=== Section Start ===
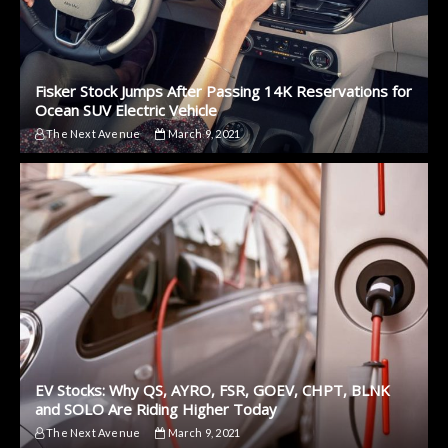
Fisker Stock Jumps After Passing 14K Reservations for
Ocean SUV Electric Vehicle
The Next Avenue
March 9, 2021
EV Stocks: Why QS, AYRO, FSR, GOEV, CHPT, BLNK
and SOLO Are Riding Higher Today
The Next Avenue
March 9, 2021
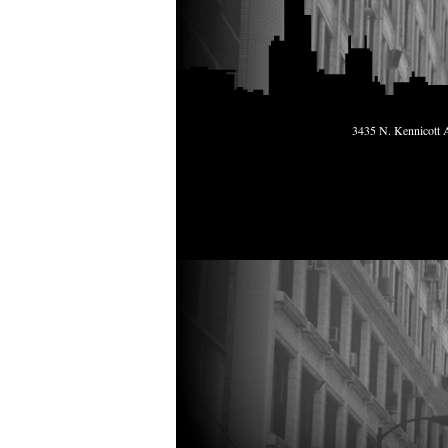
3435 N. Kennicott A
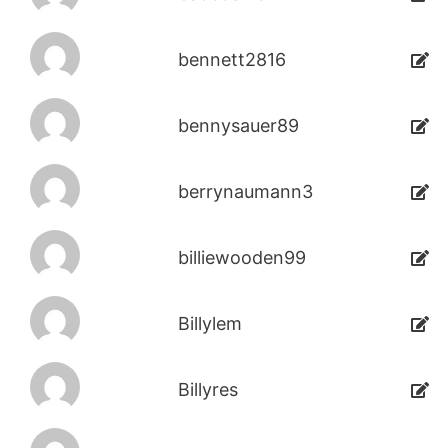
bennett2816
bennysauer89
berrynaumann3
billiewooden99
Billylem
Billyres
=== Section End ===
Brief —
Transcribe all records verbatim and omit each image.

Exercise response —
Fisker Stock Jumps After Passing 14K Reservations for
Ocean SUV Electric Vehicle
The Next Avenue
March 9, 2021
EV Stocks: Why QS, AYRO, FSR, GOEV, CHPT, BLNK
and SOLO Are Riding Higher Today
The Next Avenue
March 9, 2021
3435 N. Kennicott A
bennett2816
bennysauer89
berrynaumann3
billiewooden99
Billylem
Billyres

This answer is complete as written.